The three sites of Bharhut, Sanchi, and Mathura, have yielded huge numbers of Yakshi figures, most commonly on the railing pillars of stupas. These show a clear development and progression that establishes certain characteristics of the Yakshi figure such as her nudity, smiling face and evident (often exaggerated) secondary sexual characteristics that lead to their association with fertility. The yakshi is usually shown with her hand touching a tree branch, in a sinuous tribhanga pose, thus some authors hold that the young girl at the foot of the tree is based on an ancient tree deity.

Yakshis were important in early Buddhist monuments as a decorative element and are found in many ancient Buddhist archaeological sites. They became Salabhanjikas (sal tree maidens) with the passing of the centuries, a standard decorative element of both Indian sculpture and Indian temple architecture.

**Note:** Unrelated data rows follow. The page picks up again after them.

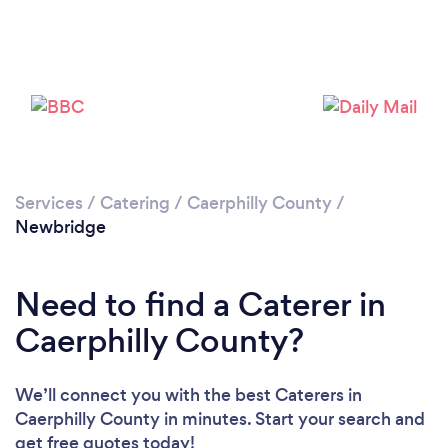
Loading...
Please wait ...
Services
/
Catering
/
Caerphilly County
/
Newbridge
Need to find a Caterer in
Caerphilly County?
We’ll connect you with the best Caterers in
Caerphilly County in minutes. Start your search and
get free quotes today!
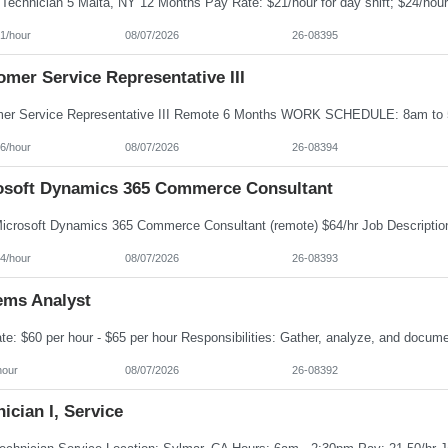
1/hour
08/07/2026
26-08395
mer Service Representative III
6/hour
08/07/2026
26-08394
osoft Dynamics 365 Commerce Consultant
4/hour
08/07/2026
26-08393
ems Analyst
hour
08/07/2026
26-08392
ician I, Service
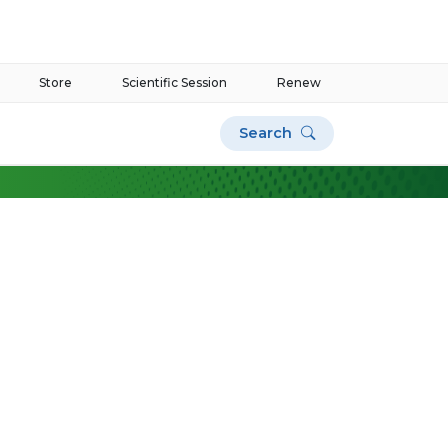
Store
Scientific Session
Renew
Search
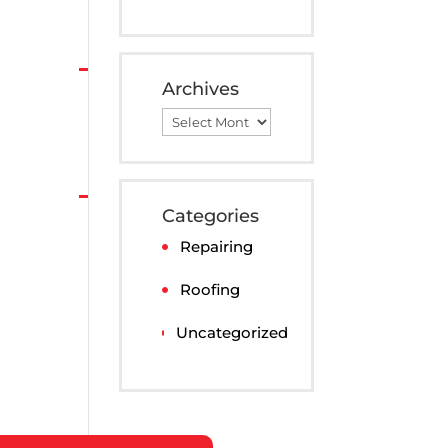
Archives
Archives
Categories
Repairing
Roofing
Uncategorized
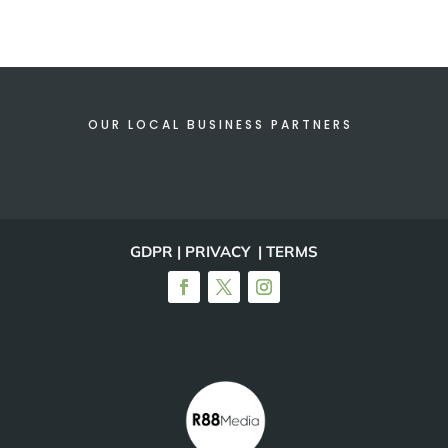
OUR LOCAL BUSINESS PARTNERS
GDPR | PRIVACY | TERMS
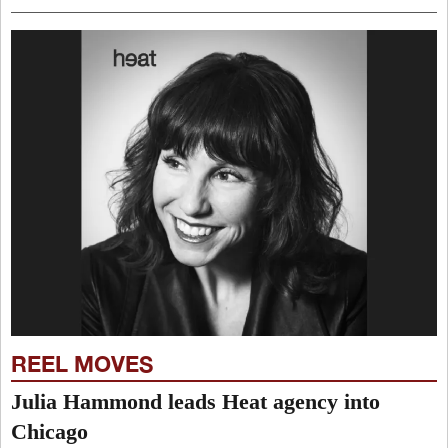
REEL MOVES
Julia Hammond leads Heat agency into
Chicago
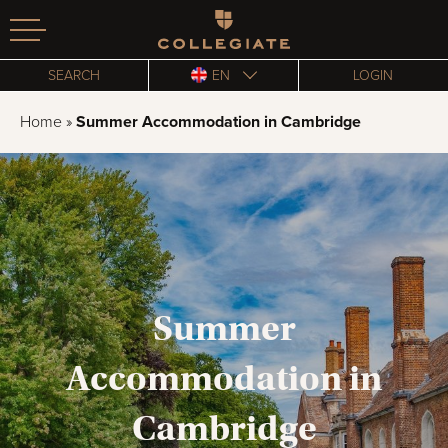
Homepage
SEARCH
EN
LOGIN
Home
»
Summer Accommodation in Cambridge
Summer
Accommodation in
Cambridge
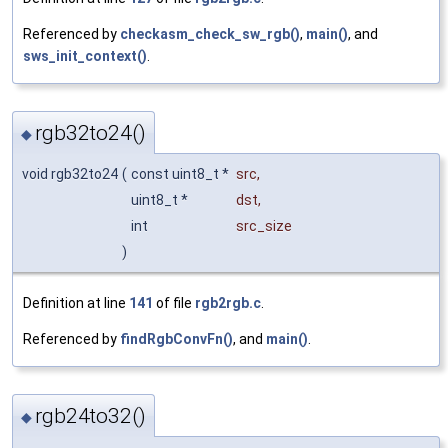
Referenced by
checkasm_check_sw_rgb()
,
main()
, and
sws_init_context()
.
rgb32to24()
◆
void rgb32to24
(
const uint8_t *
src
,
uint8_t *
dst
,
int
src_size
)
Definition at line
141
of file
rgb2rgb.c
.
Referenced by
findRgbConvFn()
, and
main()
.
rgb24to32()
◆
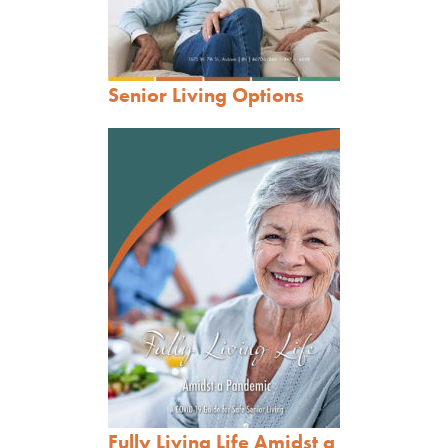
Senior Living Options
Fully Living Life Amidst a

The sal tree (Shorea robusta) is often confused with the ashoka tree (Saraca indica) in the ancient literature of the Indian Subcontinent. The position of the Salabhanjika is also related to the position of Queen Māyā of Sakya when she gave birth to Gautama Buddha under an asoka tree in a garden in Lumbini, while grasping its branch.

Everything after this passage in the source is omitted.